Roofit problem

nijusan · June 5, 2009, 10:57pm

Hello, I’m having a strange problem with roofit. I’m trying to do a simultaneous fit to 3 different variables. The PDF is is rather complex, being built up from 6 individual components. The PDF is constructed in the following manner:

comp1 = comp1_var1comp1_var2comp1_var3;
comp2 = comp2_var1comp2_var2comp2_var3;
comp3 = comp3_var1comp3_var2comp3_var3;
comp4 = comp4_var1comp4_var2comp4_var3;
comp5 = comp5_var1comp5_var2comp5_var3;
comp6 = comp6_var1comp6_var2comp6_var3;

where each component would stand for signal shape, background shape 1, background shape2… etc.

I then add each component together to form the final extended PDF:

sigbkg = N1comp1+N2comp2+N3comp3+N4comp4+N5comp5+N6comp6;

Everything seemed fine and the fits looked very reasonable, but when I went to do a quick sanity check things started to fall apart.
I have truth matched MC for each of the 6 components outlined above, and as such I know the exact number in each distribution. When I perform an extended maximum liklihood fit to the signal MC I would expect to be able to make a reasonable comparison between the numbers returned from the fit to the known numbers from the truth matched sets. However, I’m off by several sigma even as high as 7 in some cases. I know the individual components aren’t to blame. I do describe a couple of the shapes with my own functions rather than the built in roofit functions, could this have a strange impact on the normalization? Do I need to provide a mechanism to force my functions to return 0 outside of their respective ranges? I’ve been up and down this problem and I can’t seem to figure out what is going on.
One other thing. When I turn off the extended option I get much more reasonable values, however the errors go rampant returning values of the same order of magnitude as the fit values themselves.

Wouter_Verkerke · June 10, 2009, 10:10am

Hi,

With the information provide it is difficult to make statement on where the problem might be.

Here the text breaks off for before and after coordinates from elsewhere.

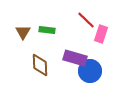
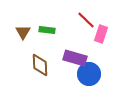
blue circle: moved 1 px left, 3 px down
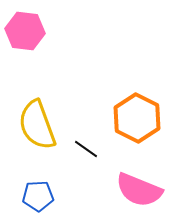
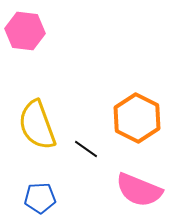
blue pentagon: moved 2 px right, 2 px down
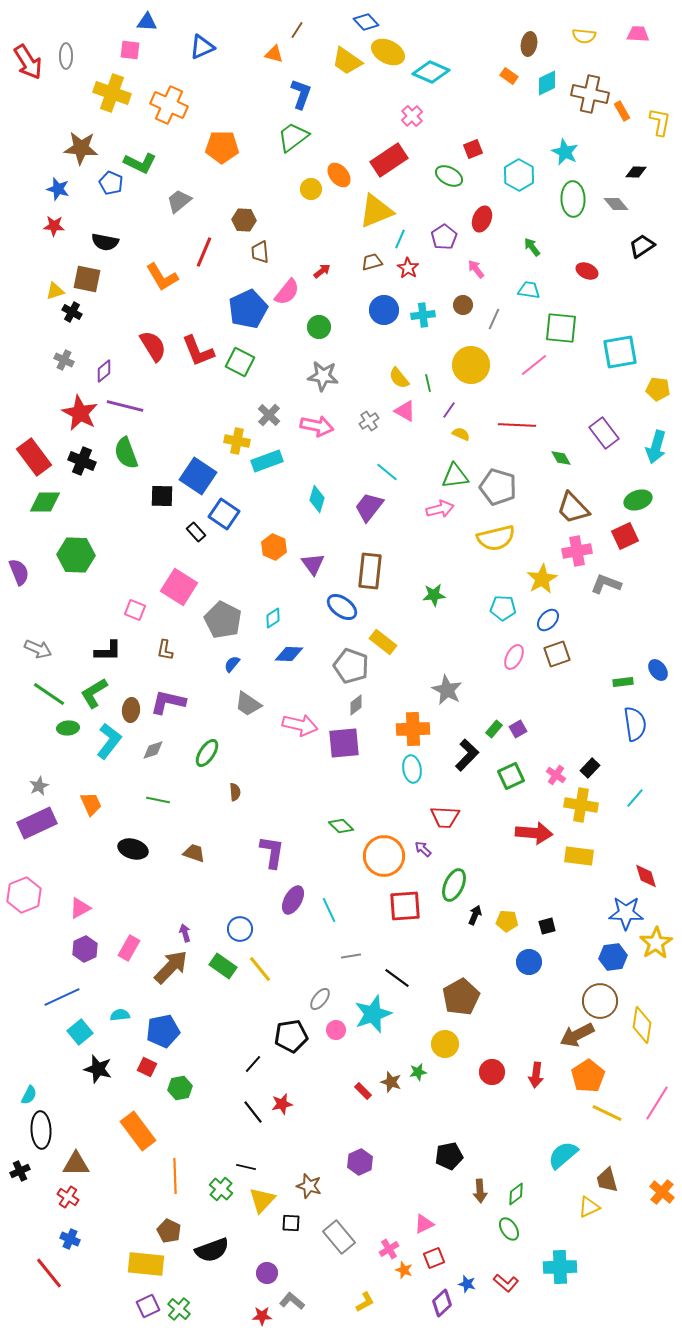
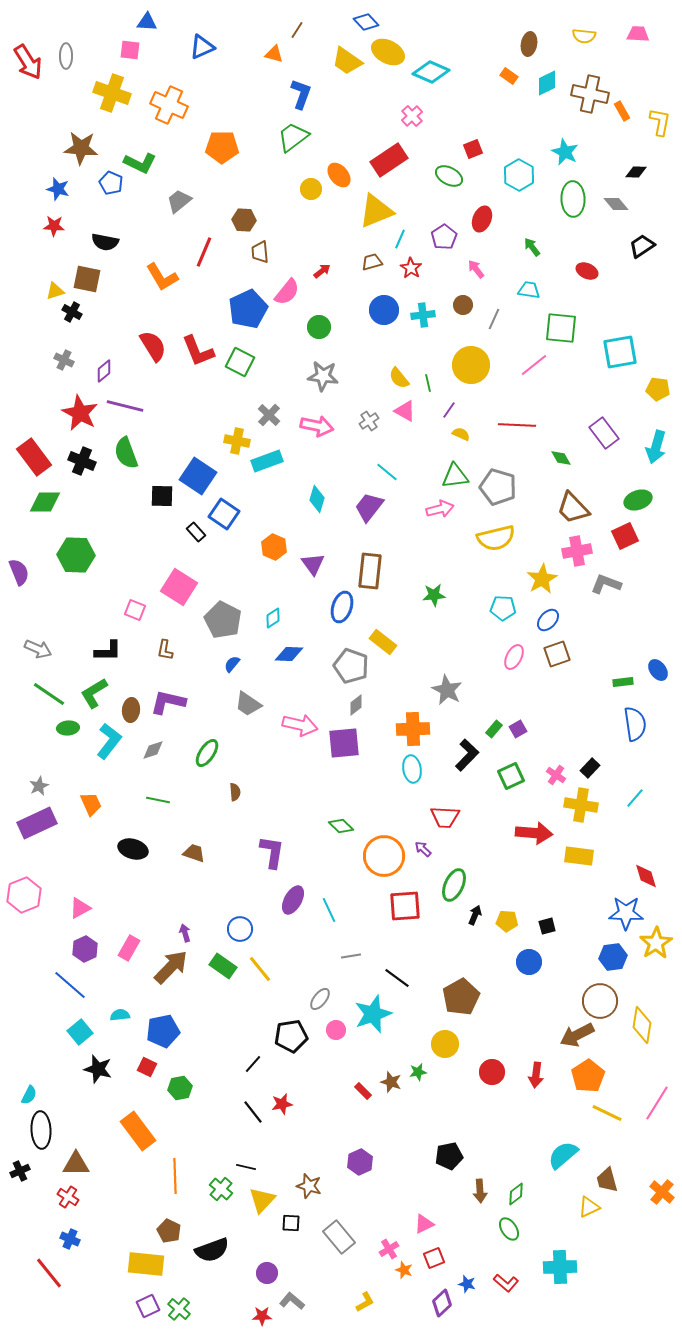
red star at (408, 268): moved 3 px right
blue ellipse at (342, 607): rotated 72 degrees clockwise
blue line at (62, 997): moved 8 px right, 12 px up; rotated 66 degrees clockwise
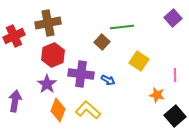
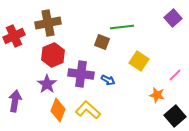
brown square: rotated 21 degrees counterclockwise
pink line: rotated 48 degrees clockwise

What I understand from your posting is that the fit to the summed distribution works OK in extended mode, but that the breakdown by components doesn’t follow that from your truth MC information. There are various reasons this, can happen

[
That your fit does not converge without extended mode option is not surprising,
you should formulate your RooAddPdf in terms of fractions instead of number of events, otherwise there is an unconstrained dof in the fit, hence the lack of convergence.
]

Did you try to run a toy MC study (i.e. generate data from the p.d.f and see if that returns what you put in). This will test to first order if the model is ‘sane’. If this test passes your model is ‘technically’ OK. It might still not be able to fit your data according to the breakdown of your truth MC information, but this might be a more fundamental issue (e.g. the provided shapes cannot describe your mc)

Wouter